Federated identity is the glue that enables Internet SSO to occur at scale across numerous identity providers and service providers.
In order for identity federation to work, a few prerequisites must be met. First, users must be authenticated by an organization such as their employer or a hosted authenticator such as Google Apps. The organization that “owns” the users’ identity is known as the Identity Provider or IdP. Identity federation also assumes that another group or organization owns the data and applications that IdP users need to access via Internet SSO. These organizations are known as Service Providers (SPs). Both the IdP and the SP need to be running federated identity software that supports the same federation protocol so the IdP and SP can communicate.
When a user wants to use federated identity to SSO into an application, all they have to do is click on a hyperlink or a shortcut to get directly into their application. If they are not already logged in to their IdP, they are prompted to do so before they are automatically redirected into their application.
The underlying system that makes this secure Internet SSO operation possible is completely invisible to the end user. Under the covers, when the user clicks on the link, the IdP securely communicates a predefined set of facts about the user called attributes to the SP so the SP can set up a Web session for the user.
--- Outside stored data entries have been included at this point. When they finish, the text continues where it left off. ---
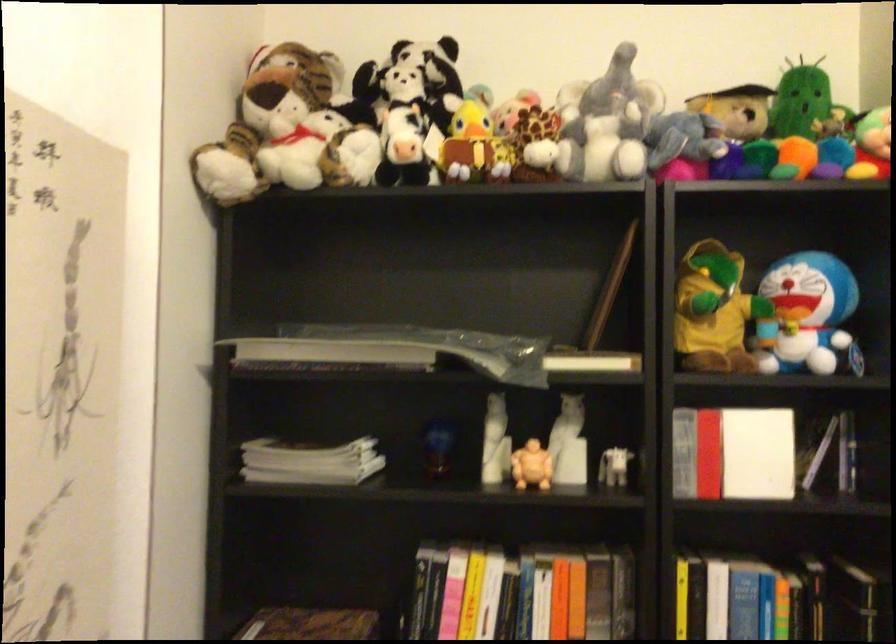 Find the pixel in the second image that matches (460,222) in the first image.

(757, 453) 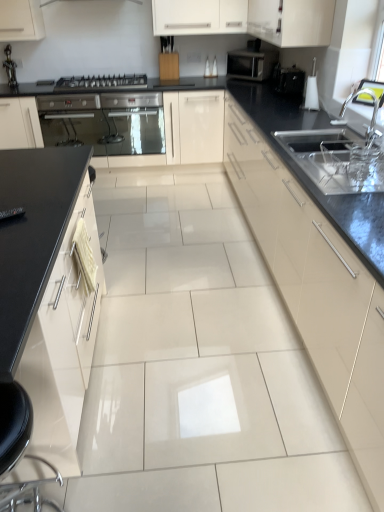 Question: Is matte black microwave at upper right to the left of black glossy toaster at upper right from the viewer's perspective?

Choices:
 (A) no
 (B) yes

Answer: (B)

Question: Is matte black microwave at upper right facing away from black glossy toaster at upper right?

Choices:
 (A) yes
 (B) no

Answer: (B)

Question: Does matte black microwave at upper right have a lesser width compared to black glossy toaster at upper right?

Choices:
 (A) no
 (B) yes

Answer: (A)

Question: From the image's perspective, is matte black microwave at upper right above black glossy toaster at upper right?

Choices:
 (A) yes
 (B) no

Answer: (A)

Question: Does matte black microwave at upper right have a lesser height compared to black glossy toaster at upper right?

Choices:
 (A) no
 (B) yes

Answer: (A)

Question: From a real-world perspective, relative to metallic stainless steel oven at left, is matte black microwave at upper right vertically above or below?

Choices:
 (A) above
 (B) below

Answer: (A)

Question: From the image's perspective, is matte black microwave at upper right above or below metallic stainless steel oven at left?

Choices:
 (A) above
 (B) below

Answer: (A)

Question: Considering the positions of matte black microwave at upper right and metallic stainless steel oven at left in the image, is matte black microwave at upper right taller or shorter than metallic stainless steel oven at left?

Choices:
 (A) tall
 (B) short

Answer: (B)

Question: Which is correct: matte black microwave at upper right is inside metallic stainless steel oven at left, or outside of it?

Choices:
 (A) inside
 (B) outside

Answer: (B)

Question: Is metallic silver gas stove at center-left to the left or to the right of silver metallic faucet at upper right in the image?

Choices:
 (A) left
 (B) right

Answer: (A)

Question: From a real-world perspective, is metallic silver gas stove at center-left positioned above or below silver metallic faucet at upper right?

Choices:
 (A) below
 (B) above

Answer: (A)

Question: In terms of width, does metallic silver gas stove at center-left look wider or thinner when compared to silver metallic faucet at upper right?

Choices:
 (A) thin
 (B) wide

Answer: (B)

Question: Relative to silver metallic faucet at upper right, is metallic silver gas stove at center-left in front or behind?

Choices:
 (A) behind
 (B) front

Answer: (A)

Question: From the image's perspective, is black glossy toaster at upper right above or below white glossy cabinet at upper center, which is the third cabinetry in right-to-left order?

Choices:
 (A) below
 (B) above

Answer: (A)

Question: In terms of height, does black glossy toaster at upper right look taller or shorter compared to white glossy cabinet at upper center, which is the third cabinetry in right-to-left order?

Choices:
 (A) short
 (B) tall

Answer: (A) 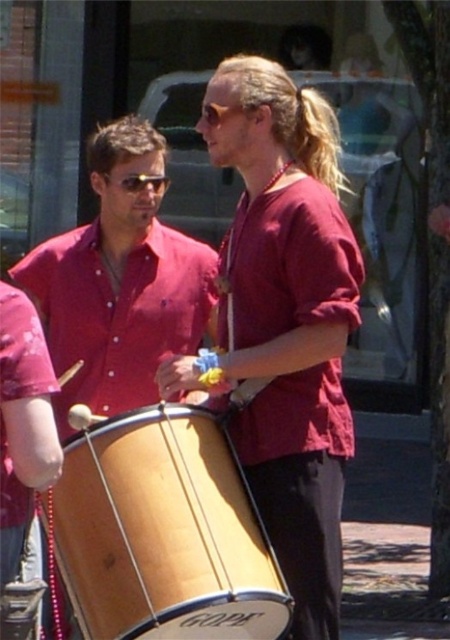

Several different federated identity standards have been created over the years to address different use cases. By far the most widely deployed and popular federated identity standards is OASIS Security Assertion Marketing Language (SAML). SAML has emerged as the predominant standard for most businesses, government organizations and their service providers.
A similar and related standard, WS-Federation, continues to be found in Microsoft-centric environments. Newer protocols including OpenID, OAuth and CardSpace are attracting some interest for so-called user-centric use cases. Without these federated identity standards, each Internet SSO connection would have to be individually negotiated and engineered—think of the days before TCP/IP became the common protocol for networking.